Sunday, December 21, 2008

A Delicate Balancing Act

I haven't blogged much since school started back in August. I haven't really been up for it. I can't believe how fast this semester just flew by. I have never been so happy to have a break from work....except for maybe after that first year at TSMS. That first year was ROUGH and I think, much like a mother that had a rough pregnancy and a painful delivery, I forgot all about the agony when things got better. Well, I sorta feel like I'm 9 months into my second pregnancy, overdue, and waiting around for the ball to drop so I can feel that elation again. (Sorry about the pregnancy metaphor......I know about half a dozen expectant mothers right now, including my sister who found out this week she is having a boy.)

But I digress. I am overwhelmed each day with overthinking my current situation. I don't feel like I am living - I feel like I'm survivng. There are some days that I feel so overwhelmed and feel like if one more person asks one more thing of me that I'm going to have a meltdown. I think if I felt that any part of my life was in order, then maybe I wouldn't feel like this. I feel like everything is in a state of disarray. I feel like I'm failing at the delicate balancing act.

I feel like I fall short most days at work. I feel like I have no business at a 3C middle school in a huge, competetive metroplex district. I feel a huge sense of loyality to the people I work with and to the students I teach, and when I feel as though I've let them down I feel mass amounts of guilt. I feel like I would be better served somewhere else than having them not be able to depend on me. I feel like if I can't be good at this job, then I don't want to do it. It is important to me NOT to let down the people that depend on me and this is in the back of my mind with every decesion I make. And then I ask myself if mentally torturing myself is worth the price of my sanity. So many other band directors tell me that teaching band is the best thing in the world, but I don't agree with them yet. Does that mean I need to find another career? Maybe I would enjoy it if I wasn't constantly feeling like a I wasn't good enough to do it. At the beginning of this school year I set some personal career goals for myself: to help as many kids as possible make it into the district and region bands, to be a better planner of my classroom time and to have a better idea of the goal for each class, and to make my little Symphonic Band actually sound like a band. We had more kids make the district and region bands than last year, but I feel like I still fell short of that goal. The other two I feel like I have achieved. So why do I still feel like failure? Admittedly, I know I'm my own worst critic and I like to think that I set a high standard for my professional self, so I should feel like I haven't failed at anything.....but I still do.
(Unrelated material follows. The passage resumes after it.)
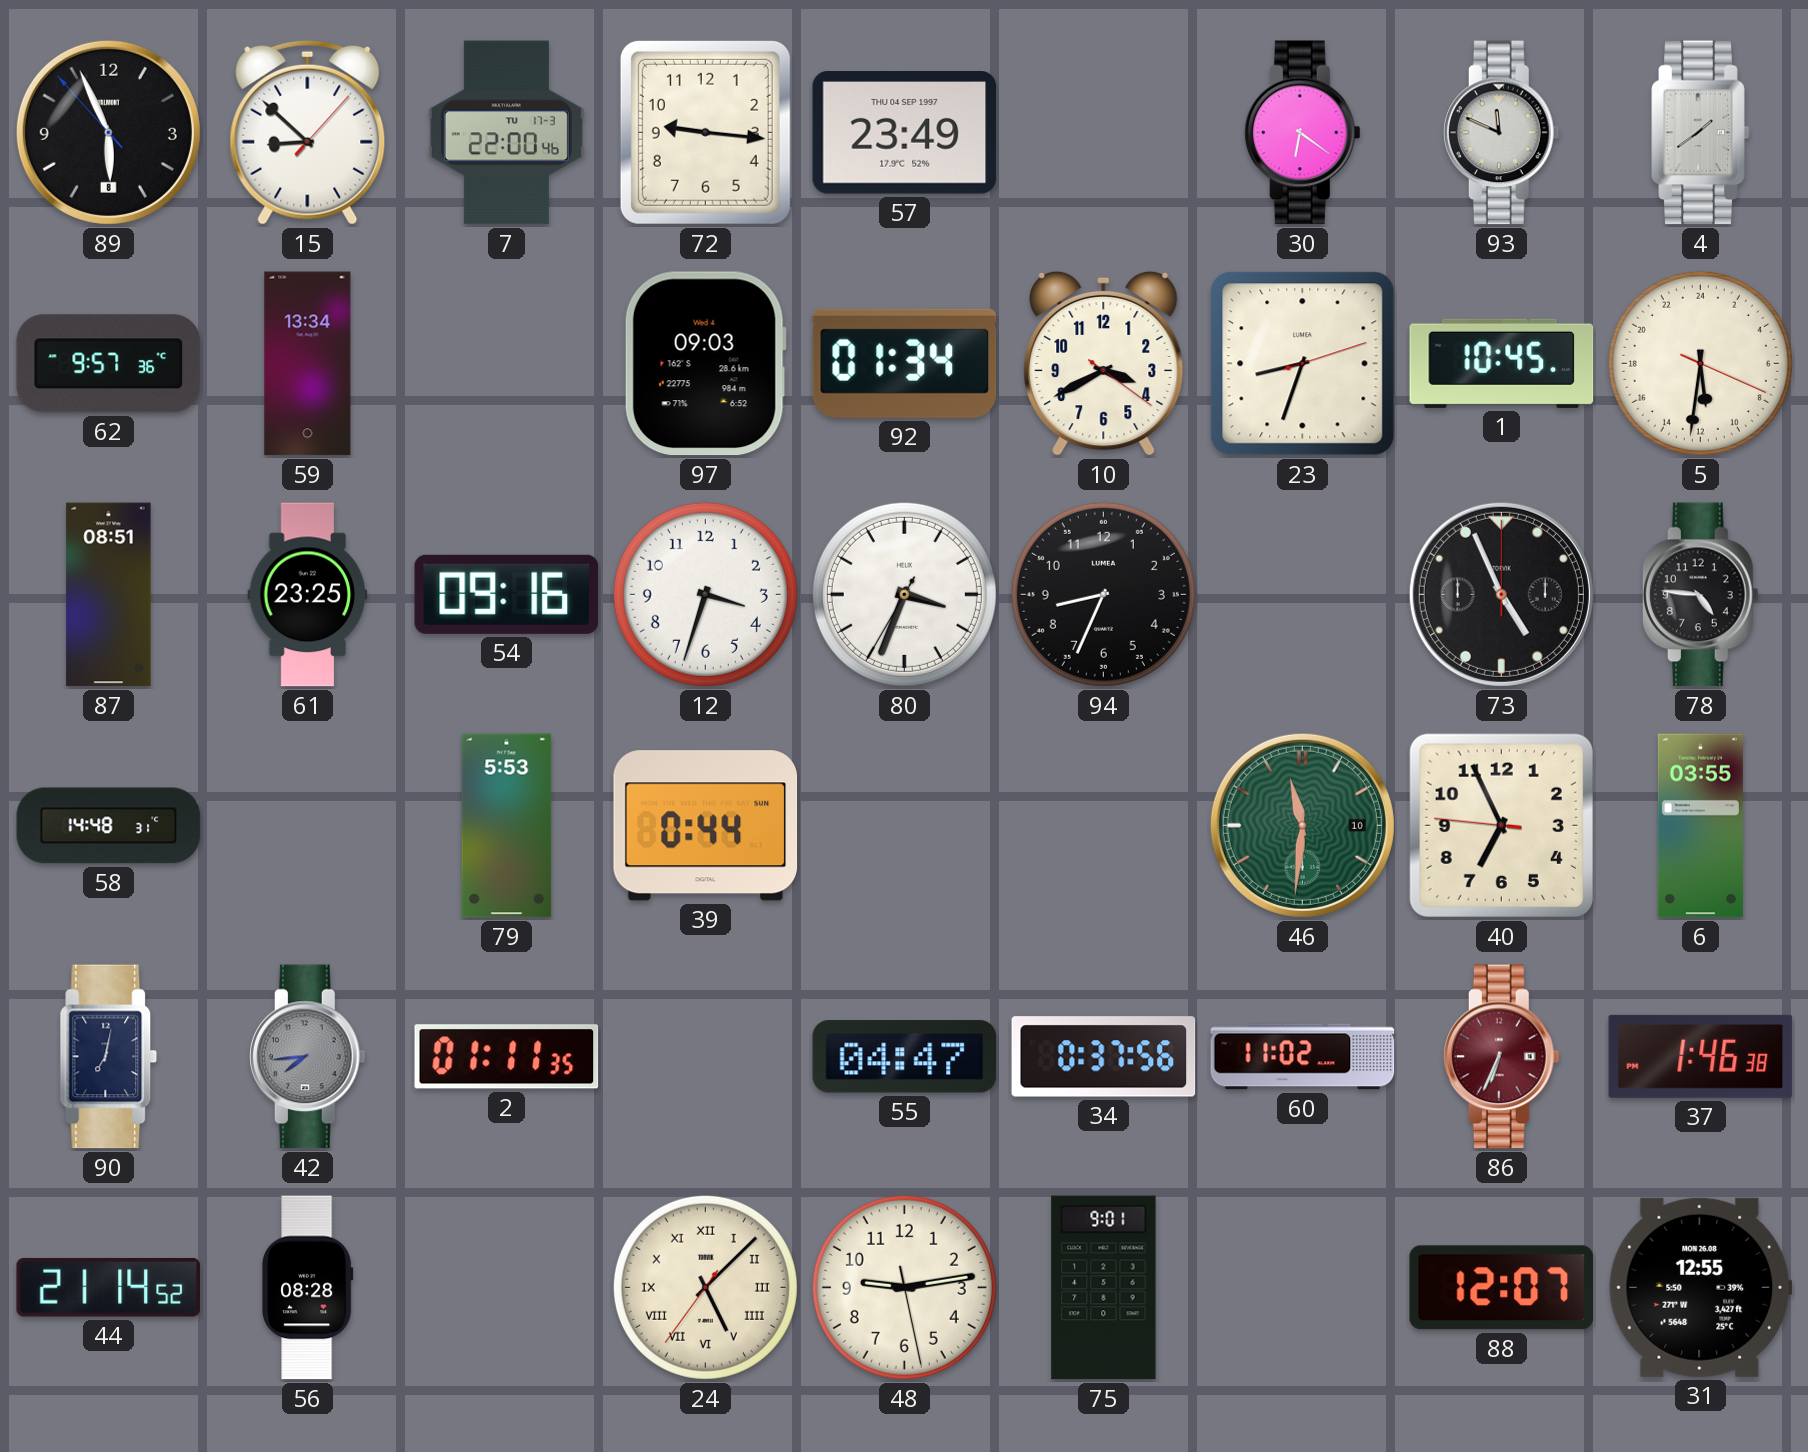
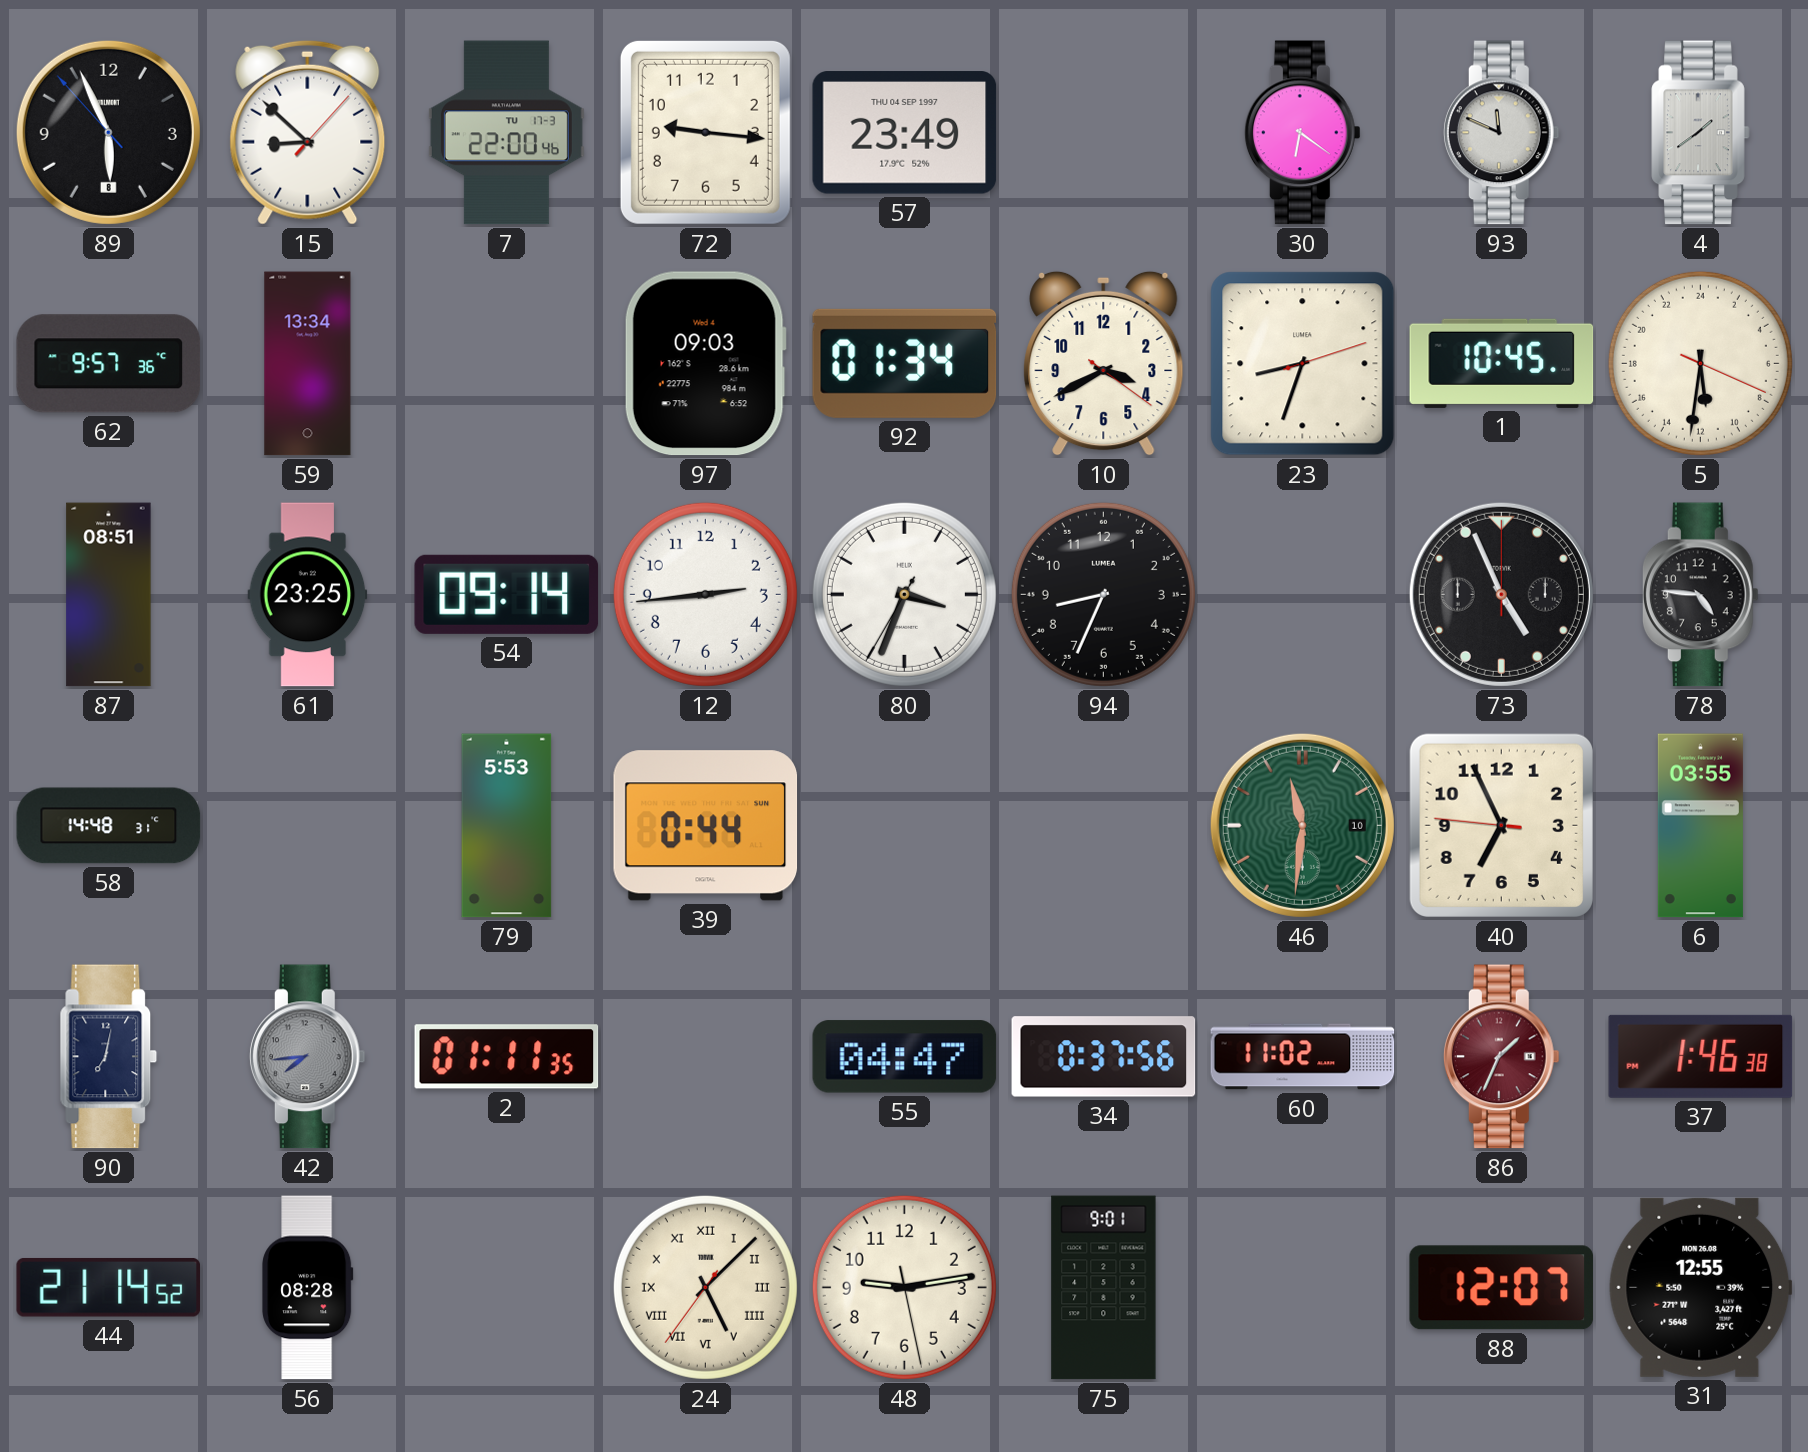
54: 09:16 -> 09:14
12: 3:33 -> 2:44
86: 6:34 -> 1:34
And then there is life outside of the bandhall. (Really, there is one?) Exactly. I feel like I've been slighly more social this year than in years past, but what happens when I go out with my band director friends for dinner? We talk about band. There are times when this is okay. There are times when this is not. I would perfer a social life that doesn't feel like a department meeting over drinks. It's hard, though, because it is often necessary, and then this is when I feel like I can't escape. Then I'm back to asking myself questions: Maybe I would like all of this social band banter if I didn't feel like a failure at my job....if I didn't feel so drained at 5:30 everyday. Not counting the last three days of school, I feel like I have poured more of my physical, emotional, and mental energy into teaching this year than any other. Which is probably why I have nothing left to give right now. It's why I'm taking the feeling of falling short so hard. And why I feel guilty for not being able to do everything: I haven't sent out Christmas cards, I haven't bought any Christmas presents, I haven't seen some of my friends in weeks, I don't have the energy to stay out with my friends when I do see them, and my house is a wreck. I feel like I'm my own support system, except that part ran out of energy back in October and there has been nothing to fill that system back up. The batteries have been drained and there has been nothing there to recharge them.

It's a vicious cycle: I give all of my mental, emotional, and physical strength and energy to my job and then there is nothing left for anything or anyone else. When I selfishly decide to set up some boundaries with work to let myself recharge, then I just feel guilty that I let someone at work down, and then I don't recharge because I feel guilty. I'm tormented by these thoughts everyday. My goal over this holiday break is to find some way to balance things out. I don't know how to complete everything I need to at work and not feel so drained that I have nothing left to give any other aspect of my life. It's not fair to me, it's not fair to the boys I work with, and it's not fair to anyone else in my life. 10 years ago I wasn't the cynical pessimist I am today. I'm tired of only surviving and would really like to reconcile the feelings of guilt I have from not being able to be everything and the fact that that I'm only one person that only has 24 hours in a day that needs to sleep 8 of those hours and is at work 10-11 hours (normally) and has about 5 hours a day left to figure it out.